Closed msulprizio closed 2 years ago
Some more backstory: I ran a 1-month benchmark (compiled with GNU Compiler collection 9.3.0) with GCHP 13.3.0-alpha.9, which died at 20190705 with the above-mentioned "Integrate failed twice" error. I then re-ran starting from 0 GMT on 20190705 and the run kept on going.

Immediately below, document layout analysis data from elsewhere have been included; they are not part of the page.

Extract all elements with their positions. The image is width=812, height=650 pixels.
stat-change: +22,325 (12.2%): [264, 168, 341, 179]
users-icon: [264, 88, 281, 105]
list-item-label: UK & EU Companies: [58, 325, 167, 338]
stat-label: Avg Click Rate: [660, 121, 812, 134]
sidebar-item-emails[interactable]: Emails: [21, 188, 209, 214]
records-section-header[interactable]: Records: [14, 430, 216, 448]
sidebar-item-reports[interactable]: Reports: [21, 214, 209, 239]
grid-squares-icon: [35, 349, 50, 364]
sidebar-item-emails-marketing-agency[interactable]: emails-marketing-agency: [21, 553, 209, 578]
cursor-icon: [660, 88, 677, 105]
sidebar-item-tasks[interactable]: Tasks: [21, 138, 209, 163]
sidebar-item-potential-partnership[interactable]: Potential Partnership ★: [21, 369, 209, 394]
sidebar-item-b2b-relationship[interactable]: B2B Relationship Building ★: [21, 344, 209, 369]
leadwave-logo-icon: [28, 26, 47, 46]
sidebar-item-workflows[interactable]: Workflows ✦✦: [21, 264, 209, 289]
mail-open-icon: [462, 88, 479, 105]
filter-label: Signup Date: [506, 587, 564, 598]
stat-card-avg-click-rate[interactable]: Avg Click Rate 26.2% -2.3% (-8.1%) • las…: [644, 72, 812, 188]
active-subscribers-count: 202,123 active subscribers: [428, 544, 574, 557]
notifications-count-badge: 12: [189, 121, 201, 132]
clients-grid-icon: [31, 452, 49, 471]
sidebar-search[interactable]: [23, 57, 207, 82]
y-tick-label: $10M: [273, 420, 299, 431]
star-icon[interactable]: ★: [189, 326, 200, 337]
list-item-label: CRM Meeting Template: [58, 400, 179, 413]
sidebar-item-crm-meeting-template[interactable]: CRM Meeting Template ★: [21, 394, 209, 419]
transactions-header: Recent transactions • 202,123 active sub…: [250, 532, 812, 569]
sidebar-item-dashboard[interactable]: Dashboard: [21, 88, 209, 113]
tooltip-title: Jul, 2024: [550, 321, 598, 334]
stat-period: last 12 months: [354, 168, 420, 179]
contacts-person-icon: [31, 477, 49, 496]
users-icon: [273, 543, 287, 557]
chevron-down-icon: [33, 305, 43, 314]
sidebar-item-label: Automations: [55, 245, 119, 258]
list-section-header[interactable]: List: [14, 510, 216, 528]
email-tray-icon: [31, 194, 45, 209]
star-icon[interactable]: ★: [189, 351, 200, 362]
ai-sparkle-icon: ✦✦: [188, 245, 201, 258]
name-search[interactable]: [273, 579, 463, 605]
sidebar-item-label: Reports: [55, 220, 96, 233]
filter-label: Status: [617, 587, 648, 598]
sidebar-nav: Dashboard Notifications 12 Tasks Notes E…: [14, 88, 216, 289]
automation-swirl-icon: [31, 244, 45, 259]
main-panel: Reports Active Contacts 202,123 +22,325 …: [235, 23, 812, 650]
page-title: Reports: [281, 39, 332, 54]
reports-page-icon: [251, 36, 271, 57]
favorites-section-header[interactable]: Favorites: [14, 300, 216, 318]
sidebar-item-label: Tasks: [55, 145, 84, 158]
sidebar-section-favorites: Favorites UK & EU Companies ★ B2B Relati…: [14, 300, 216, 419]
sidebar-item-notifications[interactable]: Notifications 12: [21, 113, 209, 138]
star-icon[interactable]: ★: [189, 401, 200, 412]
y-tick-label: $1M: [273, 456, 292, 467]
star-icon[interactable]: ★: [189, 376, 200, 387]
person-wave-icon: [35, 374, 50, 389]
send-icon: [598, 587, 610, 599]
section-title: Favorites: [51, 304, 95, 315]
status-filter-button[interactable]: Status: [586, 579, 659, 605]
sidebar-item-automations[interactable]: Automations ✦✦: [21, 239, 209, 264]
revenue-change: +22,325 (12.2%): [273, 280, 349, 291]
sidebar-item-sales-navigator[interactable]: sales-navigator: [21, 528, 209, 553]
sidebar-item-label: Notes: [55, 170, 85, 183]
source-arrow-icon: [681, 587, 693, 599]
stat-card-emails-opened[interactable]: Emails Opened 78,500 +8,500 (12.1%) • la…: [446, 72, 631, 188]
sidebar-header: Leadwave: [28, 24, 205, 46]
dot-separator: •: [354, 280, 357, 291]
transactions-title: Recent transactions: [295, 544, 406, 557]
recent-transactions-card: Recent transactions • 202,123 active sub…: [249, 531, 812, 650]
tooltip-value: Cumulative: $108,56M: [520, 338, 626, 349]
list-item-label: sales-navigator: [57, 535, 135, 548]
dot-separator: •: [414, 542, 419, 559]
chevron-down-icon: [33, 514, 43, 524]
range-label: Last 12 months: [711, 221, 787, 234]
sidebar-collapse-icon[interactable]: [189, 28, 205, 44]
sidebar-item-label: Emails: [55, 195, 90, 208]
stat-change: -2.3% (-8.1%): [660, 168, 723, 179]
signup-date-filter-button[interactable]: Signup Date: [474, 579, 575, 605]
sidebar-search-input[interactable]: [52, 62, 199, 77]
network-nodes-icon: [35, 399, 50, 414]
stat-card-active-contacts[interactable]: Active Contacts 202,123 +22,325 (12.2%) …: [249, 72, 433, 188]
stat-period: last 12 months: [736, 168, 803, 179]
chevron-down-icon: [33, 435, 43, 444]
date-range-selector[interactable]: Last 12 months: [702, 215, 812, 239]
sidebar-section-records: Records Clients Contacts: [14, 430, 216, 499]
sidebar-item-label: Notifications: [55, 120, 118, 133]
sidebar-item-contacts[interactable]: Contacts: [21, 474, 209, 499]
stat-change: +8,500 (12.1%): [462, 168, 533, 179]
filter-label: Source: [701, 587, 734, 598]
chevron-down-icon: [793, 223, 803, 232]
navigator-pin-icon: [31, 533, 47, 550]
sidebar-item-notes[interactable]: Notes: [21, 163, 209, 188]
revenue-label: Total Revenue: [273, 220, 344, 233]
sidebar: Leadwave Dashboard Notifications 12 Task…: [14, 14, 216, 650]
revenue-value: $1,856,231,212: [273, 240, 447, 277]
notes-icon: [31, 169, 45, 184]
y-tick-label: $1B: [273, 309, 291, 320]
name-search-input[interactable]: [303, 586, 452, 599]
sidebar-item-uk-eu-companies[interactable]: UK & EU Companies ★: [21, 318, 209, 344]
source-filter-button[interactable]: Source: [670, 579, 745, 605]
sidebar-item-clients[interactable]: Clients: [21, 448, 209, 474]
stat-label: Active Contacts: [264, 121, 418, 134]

I then ran again from 20190701 having compiled GCHP with all debug flags, and the run did not stop with error for several days. I ended up cancelling the run before it failed.
I also tried running with ifort19 to see if this is an issue with the GNU compiler only, but that simulation crashed on day 8 with an integrate error:
Forced exit from Rosenbrock due to the following error:
--> Step size too small: T + 10*H = T or H < Roundoff
T= 245.778383327478 and H= 1.417091866022493E-013
### INTEGRATE RETURNED ERROR AT: 11 8 14
Forced exit from Rosenbrock due to the following error:
--> Step size too small: T + 10*H = T or H < Roundoff
T= 175.018104784995 and H= 6.323346512749509E-014
## INTEGRATE FAILED TWICE !!!
===============================================================================
GEOS-CHEM ERROR: Integrator error code : -7
STOP at INTEGRATE_KPP
===============================================================================
Internal benchmark plots for 13.3.0-alpha.8 are now available here. @sdeastham, do these look okay to you? I know you were interested in seeing a GCC vs GCHP comparison for 13.3. Since GCHP 13.3 is failing this is the only comparison available. The error we are encountering may be from the next alpha (alpha.9) (https://github.com/geoschem/geos-chem/pull/923).
I was able to reproduce the integration error for alpha.9 with an out-of-the-box benchmark run. I also hit it in a benchmark c24 run and a standard c24 run as well. Integration errors crept in several days into the run but it did not crash for several days after that when it finally hit an "Integrate failed twice" error which stopped the model.
I added debug code from Bob to print species conc and reaction rates if integrate failed twice error is hit. I also added the debug code to where there is a single integration error and the model keeps going. I will post the log when the run stops.
Following up, here is the printout for the species concentration and reaction rates at the first integration error encountered in GCHP 13.3.0-alpha.9. error.txt
Thanks for this @lizziel ! It looks like this alpha does include the fix that Viral found - and worryingly it looks like GCHP and GCC still differ significantly with regards to Bry concentrations. I'll hold off drawing any real conclusions until we have that GCHP benchmark to compare to GCC for v13.3 proper.
With regards to the error in alpha 9, I'm afraid I don't see any really obvious red flags in the debug printout. None of the species concentrations or reaction rates look totally bonkers - even the really high rates seem to be for reactions which I would expect to be extremely fast. The best thoughts I have are to:
Hi all. I'm also attaching my GCHP log file (gchp_13.3.0-rc.0_ifort19.log.txt) from the 13.3.0-rc.0 run with ifort19. As mentioned above, this run crashed after 8 days with the integrate failed twice error. The log files includes the debug printouts of species concentrations and reaction rates at the problematic grid box (in this case 11, 8, 14).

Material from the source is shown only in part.